"We are dealing with common sense here not expertise," Bower said.
Hubbard's defense centered around his contentions that he did the best he could for the horses.
He testified in detail that he had hay, water, corn, medicine and other items available on his farm to meet the needs of the horses.
Defense witness Don Schwartz, extension agent in Washington County, acknowledged that he inspected the Hubbard farm in October and wrote a letter saying that there was adequate food, shelter, water and other items on the farm for the horses.
"I would describe the Hubbard farm as a day late and a dollar short," Schwartz said, noting that he visited after the 11 horses were gone.
But Schwartz was visibly disturbed when he viewed the color photo array prepared for the state's case - photos showing horses with bony ribs, foundering hooves and skin infections.
"It is obvious that care was not maintained," Schwartz said after viewing the pictures.
Several veterinarians testified that they examined the horses and found them to be malnourished and in poor general health.
Hubbard said he spent six to seven hours a day caring for the 13 horses on his 25-acre farm.
He specifically testified that he gave regular worm medicine to a 3-year-old mare named Charity - a horse that had to be destroyed when it was found to be riddled with worms.
Hubbard said Sherlock, a 14-year-old palomino stallion, was suffering from a crippling hoof ailment when he bought the horse five years ago.
That testimony was emotionally countered by Sherlock's former owner, Melody Jacques of Smithsburg, who tearfully showed the judge pictures of the then 9-year-old registered quarter horse at the time she sold him to Hubbard.
Pictures of Sherlock taken in October showed the horse standing in manure in a shed with no feed available. The animal's hooves were overgrown and its legs shook when it tried to move, court records said.
Sherlock's ribs, withers and hip bones were prominently visible, court records said.
Animal control officers and a veterinarian removed the 11 horses on Oct. 11, 1996, from 17700 and 17702 Taylors Landing Road north of Sharpsburg in response to a complaint, court records said.
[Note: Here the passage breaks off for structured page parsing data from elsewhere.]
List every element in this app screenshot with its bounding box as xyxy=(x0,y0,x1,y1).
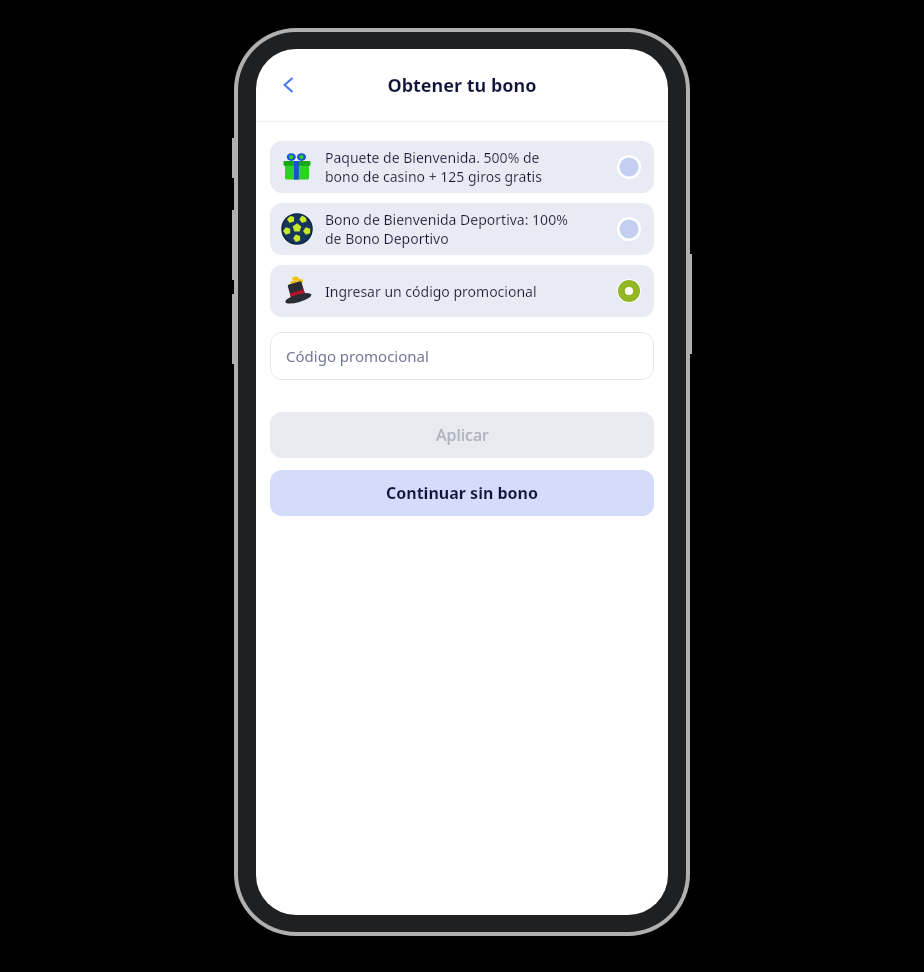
staticText: Obtener tu bono xyxy=(387,73,537,98)
button[interactable]: Aplicar xyxy=(270,412,654,458)
button[interactable]: Paquete de Bienvenida. 500% de xyxy=(270,141,654,193)
button[interactable]: Código promocional xyxy=(270,332,654,380)
staticText: Paquete de Bienvenida. 500% de xyxy=(325,148,540,167)
staticText: Aplicar xyxy=(436,424,489,446)
staticText: de Bono Deportivo xyxy=(325,229,449,248)
button[interactable]: Continuar sin bono xyxy=(270,470,654,516)
button[interactable]: Ingresar un código promocional xyxy=(270,265,654,317)
staticText: Código promocional xyxy=(286,346,429,366)
staticText: Bono de Bienvenida Deportiva: 100% xyxy=(325,210,568,229)
button[interactable]: Back xyxy=(266,62,312,108)
staticText: Ingresar un código promocional xyxy=(325,282,537,301)
button[interactable]: Bono de Bienvenida Deportiva: 100% xyxy=(270,203,654,255)
staticText: Continuar sin bono xyxy=(386,482,538,504)
staticText: bono de casino + 125 giros gratis xyxy=(325,167,542,186)
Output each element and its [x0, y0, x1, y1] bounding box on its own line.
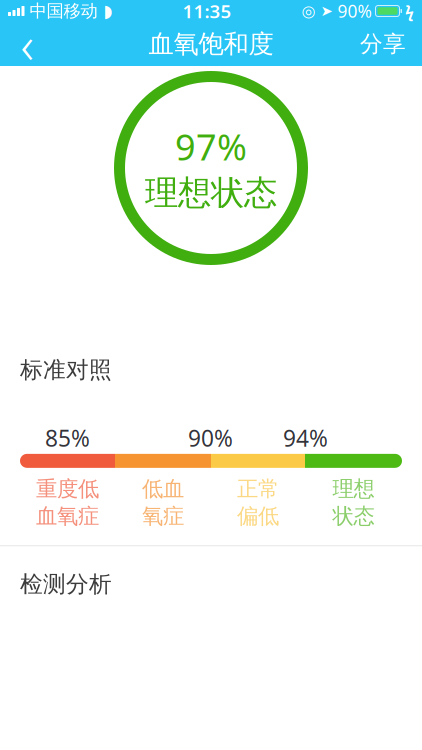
- staticText: 偏低: [237, 503, 279, 529]
- staticText: ➤: [320, 3, 332, 19]
- staticText: 状态: [332, 503, 374, 529]
- staticText: 标准对照: [20, 356, 112, 384]
- staticText: 检测分析: [20, 570, 112, 598]
- staticText: ϟ: [405, 0, 414, 22]
- staticText: ◎: [302, 2, 316, 20]
- button[interactable]: 分享: [344, 22, 422, 66]
- staticText: 血氧饱和度: [148, 28, 274, 60]
- staticText: 低血: [142, 476, 184, 502]
- staticText: 90%: [338, 0, 372, 22]
- staticText: 94%: [283, 423, 328, 453]
- staticText: 血氧症: [36, 503, 99, 529]
- staticText: 重度低: [36, 476, 99, 502]
- staticText: 理想: [332, 476, 374, 502]
- staticText: 中国移动: [30, 0, 98, 22]
- staticText: 97%: [175, 123, 247, 170]
- staticText: 85%: [45, 423, 90, 453]
- staticText: 氧症: [142, 503, 184, 529]
- staticText: ◗: [104, 1, 112, 21]
- staticText: 11:35: [182, 0, 232, 23]
- staticText: 90%: [188, 423, 233, 453]
- staticText: 理想状态: [145, 172, 277, 213]
- staticText: ‹: [20, 10, 34, 78]
- staticText: 分享: [360, 30, 406, 58]
- button[interactable]: 返回: [0, 22, 54, 66]
- staticText: 正常: [237, 476, 279, 502]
SPCA officials in September and December of 1995 had advised Hubbard to properly care for the horses so they would remain in satisfactory condition, court records said.
The 11 animals were removed to Day's End Farm in Lisbon, Md., a horse rescue facility that opened in 1989.
Testimony Wednesday revealed that the 10 remaining horses are improving. Sherlock, for instance, is able to trot and canter again now that his hoof problem has been addressed.
There was no reluctance to grant probation before judgment to Hubbard, either from Assistant Washington County State's Attorney Joe Michael or SPCA attorney Arthur Schneider.
"I am not prosecuting Hubbard for being poor," Michael said. "I am prosecuting him for poorly treating his animals."
He referred to Hubbard's testimony that food and medicine were "there" for the horses. "But that only underlines the fact that they were deprived of those things," Michael said, referring to the pictures.
Defense attorney Bob MacMeekin, of Baltimore, argued that Hubbard was simply in over his head.
"He didn't have the sophistication to know," MacMeekin said.
Michael countered that sophistication had nothing to do with it. "It wasn't the SPCA's job to make sure these horses were nourished, it was Hubbard's," Michael said.
In Maryland, an animal cruelty conviction carries a maximum penalty of 90 days in jail, a $1,000 fine or both.